L’article 4 de la directive 2004/38 prévoit que tout citoyen muni d’une carte d’identité ou d’un passeport peut quitter son territoire national. La Cour précise que « l’exercice, par les ressortissants d’un État membre, de leur droit de se rendre dans un autre État membre est soumis à cette condition ». Cette formalité administrative ne constitue pas une entrave mais vise à faciliter l’identification rapide des bénéficiaires du droit à la libre circulation. Par conséquent, l’obligation imposée par la loi nationale de détenir un titre en cours de validité participe directement à la mise en œuvre du droit européen.

B. L’extension de l’obligation au retour dans l’État de nationalité

L’obligation documentaire s’applique également lorsque le citoyen regagne son État d’origine après avoir exercé son droit de circuler sur le territoire de l’Union. Le juge souligne que « l’entrée d’un citoyen de l’Union sur le territoire de l’État membre dont il est ressortissant ne relève pas de la directive ». Toutefois, l’article 21 du traité sur le fonctionnement de l’Union européenne demeure applicable dès lors qu’un mouvement transfrontalier préalable a été effectué. La traversée d’une zone maritime internationale par un navire de plaisance justifie d’ailleurs la vérification de l’identité des personnes présentes à bord. Cette exigence n’est pas onéreuse pour le citoyen et permet aux autorités nationales d’uniformiser les contrôles d’identité autorisés par le code Schengen. La légalité de cette obligation formelle étant établie, il convient désormais d’examiner si le régime de sanction associé respecte les principes de proportionnalité.

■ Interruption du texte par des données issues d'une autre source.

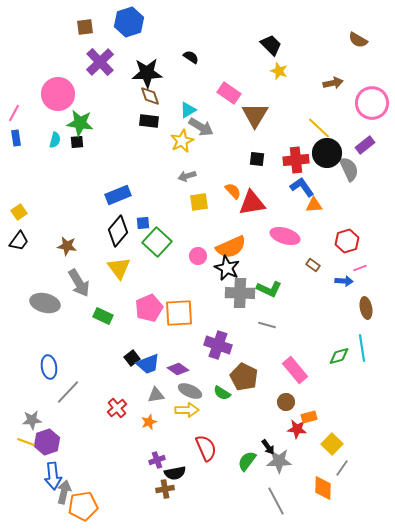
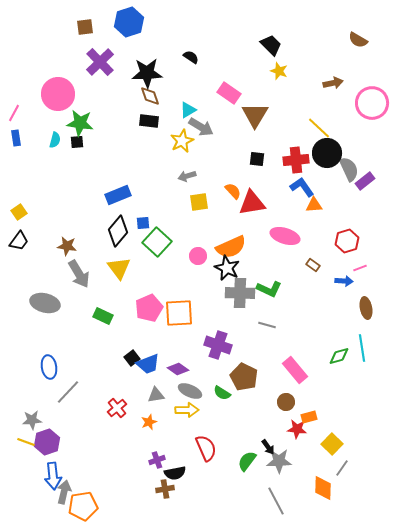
purple rectangle at (365, 145): moved 36 px down
gray arrow at (79, 283): moved 9 px up
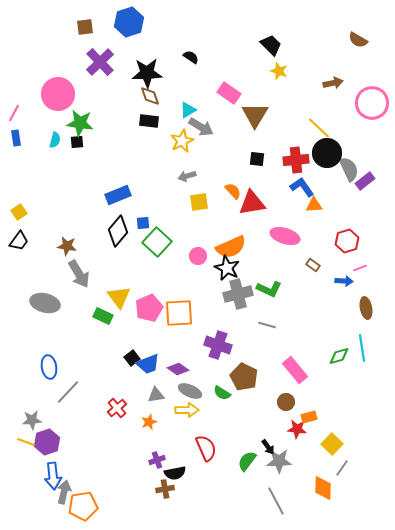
yellow triangle at (119, 268): moved 29 px down
gray cross at (240, 293): moved 2 px left, 1 px down; rotated 16 degrees counterclockwise
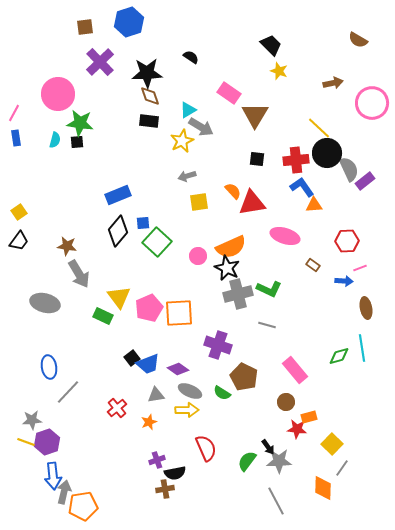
red hexagon at (347, 241): rotated 15 degrees clockwise
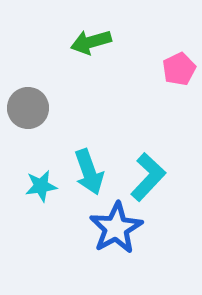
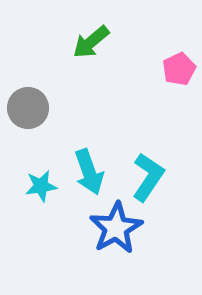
green arrow: rotated 24 degrees counterclockwise
cyan L-shape: rotated 9 degrees counterclockwise
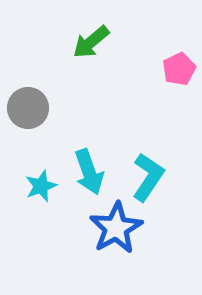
cyan star: rotated 12 degrees counterclockwise
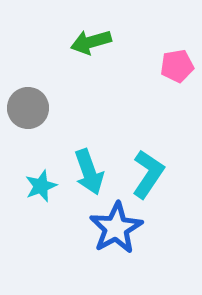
green arrow: rotated 24 degrees clockwise
pink pentagon: moved 2 px left, 3 px up; rotated 16 degrees clockwise
cyan L-shape: moved 3 px up
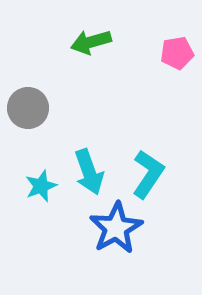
pink pentagon: moved 13 px up
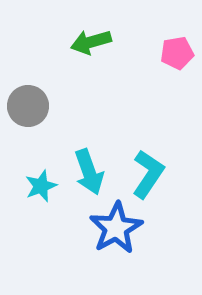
gray circle: moved 2 px up
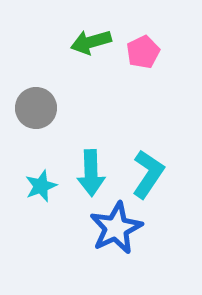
pink pentagon: moved 34 px left, 1 px up; rotated 16 degrees counterclockwise
gray circle: moved 8 px right, 2 px down
cyan arrow: moved 2 px right, 1 px down; rotated 18 degrees clockwise
blue star: rotated 4 degrees clockwise
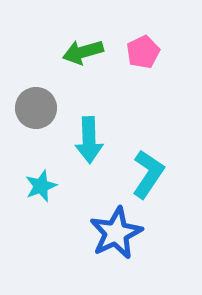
green arrow: moved 8 px left, 10 px down
cyan arrow: moved 2 px left, 33 px up
blue star: moved 5 px down
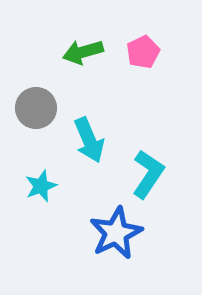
cyan arrow: rotated 21 degrees counterclockwise
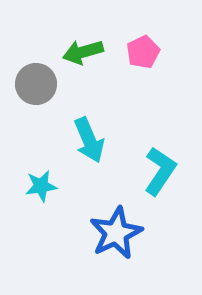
gray circle: moved 24 px up
cyan L-shape: moved 12 px right, 3 px up
cyan star: rotated 12 degrees clockwise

II. Le contrôle de la proportionnalité des sanctions pénales nationales

Si les États membres conservent la compétence pour sanctionner les violations des formalités administratives, ce pouvoir est strictement encadré par le droit primaire.

A. Le maintien de la compétence répressive des États membres sous condition

En l’absence d’harmonisation, chaque État peut déterminer le régime des sanctions applicable aux méconnaissances des dispositions nationales prises pour l’application de la directive. Les juridictions nationales doivent toutefois veiller au respect de l’article 49 de la Charte des droits fondamentaux relatif à la proportionnalité des peines. La Cour de justice rappelle que l’intensité des sanctions ne doit jamais excéder ce qui est nécessaire pour atteindre l’objectif de sécurité publique. Une mesure répressive demeure légitime uniquement si elle présente un caractère dissuasif sans porter une atteinte excessive à la liberté de circulation.

B. La sanction de la disproportion manifeste de l’amende fondée sur le revenu

Le juge européen censure un système de calcul aboutissant à une amende représentant un pourcentage trop élevé des ressources mensuelles du contrevenant. Il estime qu’une amende de vingt pour cent du revenu net pour un simple oubli de document « n’est pas proportionnée à la gravité de l’infraction ». La négligence d’un citoyen titulaire d’un titre valide mais absent lors du contrôle constitue une violation de faible gravité de la réglementation nationale. En l’espèce, le montant théorique de la sanction pouvait atteindre des sommes astronomiques sans qu’un plafond ne vienne limiter la rigueur de la peine. Le respect des formalités pourrait être assuré par des mesures moins restrictives comme la fixation d’amendes forfaitaires ou l’institution d’un plafond légal.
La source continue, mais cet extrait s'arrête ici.